■ PROBLEM TO WORK ON
Count the lines below that contain the word "Beach" and give only that number.
RECORDS FOR THE TASK START
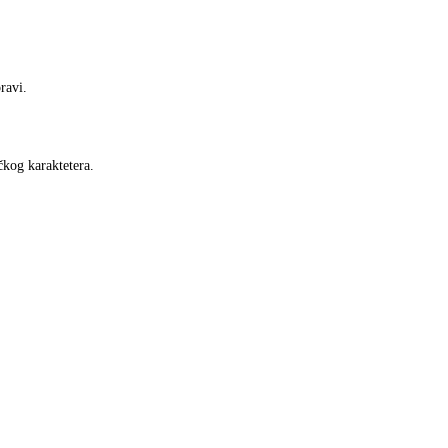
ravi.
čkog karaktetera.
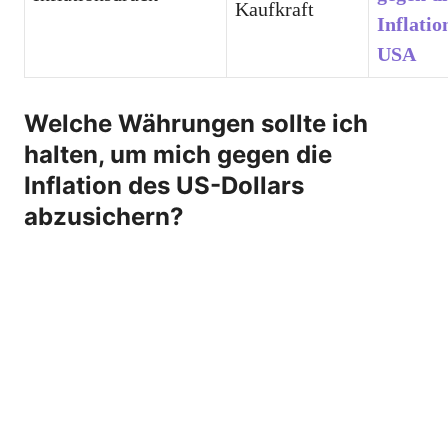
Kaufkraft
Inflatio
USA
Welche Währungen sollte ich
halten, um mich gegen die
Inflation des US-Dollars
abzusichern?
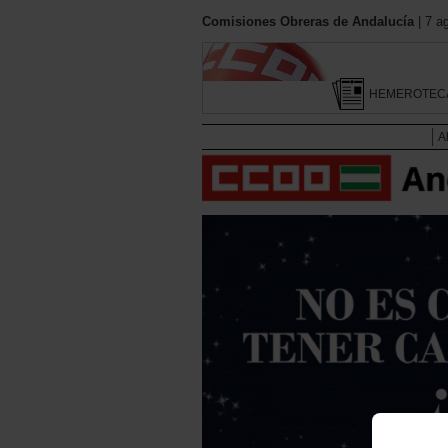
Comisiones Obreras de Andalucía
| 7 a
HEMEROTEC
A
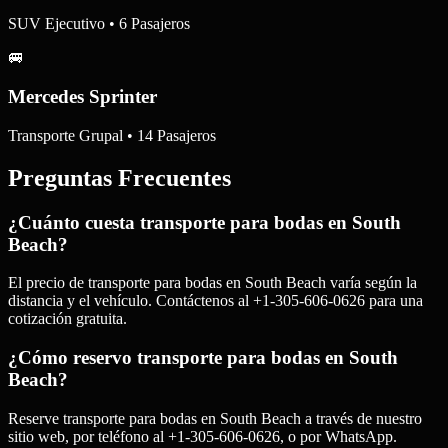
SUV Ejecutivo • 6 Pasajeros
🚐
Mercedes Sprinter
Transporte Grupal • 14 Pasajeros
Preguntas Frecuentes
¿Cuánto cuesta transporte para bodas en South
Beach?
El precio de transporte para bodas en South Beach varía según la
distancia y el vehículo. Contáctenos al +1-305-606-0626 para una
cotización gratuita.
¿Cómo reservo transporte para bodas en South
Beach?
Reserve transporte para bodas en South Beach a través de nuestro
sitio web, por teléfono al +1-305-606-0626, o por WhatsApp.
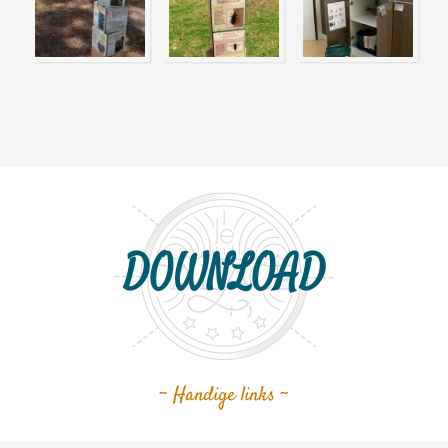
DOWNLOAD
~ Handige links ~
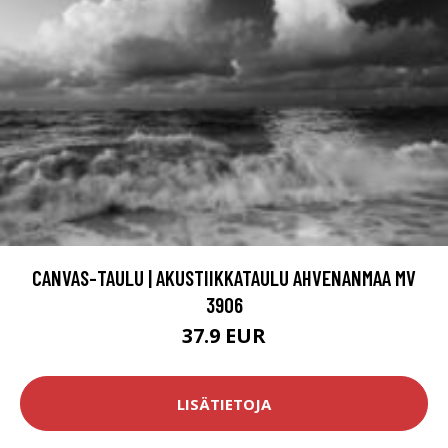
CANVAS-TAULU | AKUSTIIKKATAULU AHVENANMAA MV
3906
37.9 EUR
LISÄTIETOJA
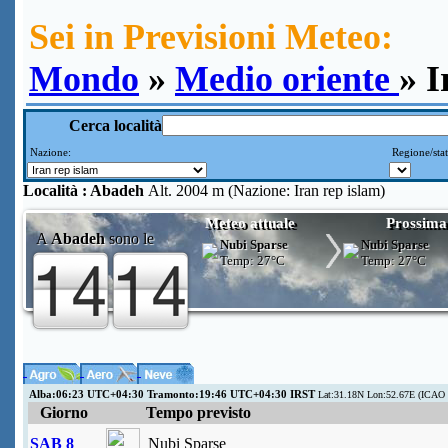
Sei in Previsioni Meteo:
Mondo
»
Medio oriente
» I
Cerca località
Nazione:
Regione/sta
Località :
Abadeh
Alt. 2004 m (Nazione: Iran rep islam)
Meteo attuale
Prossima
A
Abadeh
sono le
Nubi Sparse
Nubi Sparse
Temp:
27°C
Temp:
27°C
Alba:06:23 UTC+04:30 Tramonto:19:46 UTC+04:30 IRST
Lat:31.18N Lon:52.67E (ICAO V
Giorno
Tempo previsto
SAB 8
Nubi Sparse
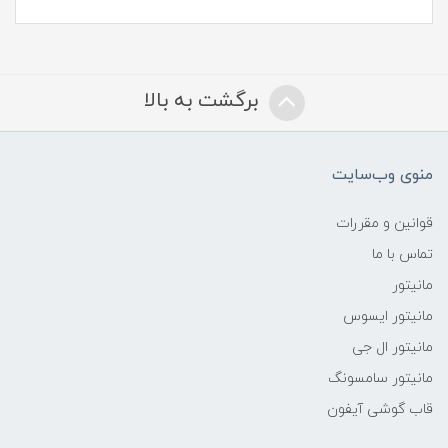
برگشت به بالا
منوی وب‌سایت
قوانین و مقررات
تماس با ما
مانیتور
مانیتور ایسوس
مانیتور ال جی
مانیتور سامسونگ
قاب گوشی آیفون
RECORDS FOR THE TASK END
■ OUTPUT OF THE EXERCISE
4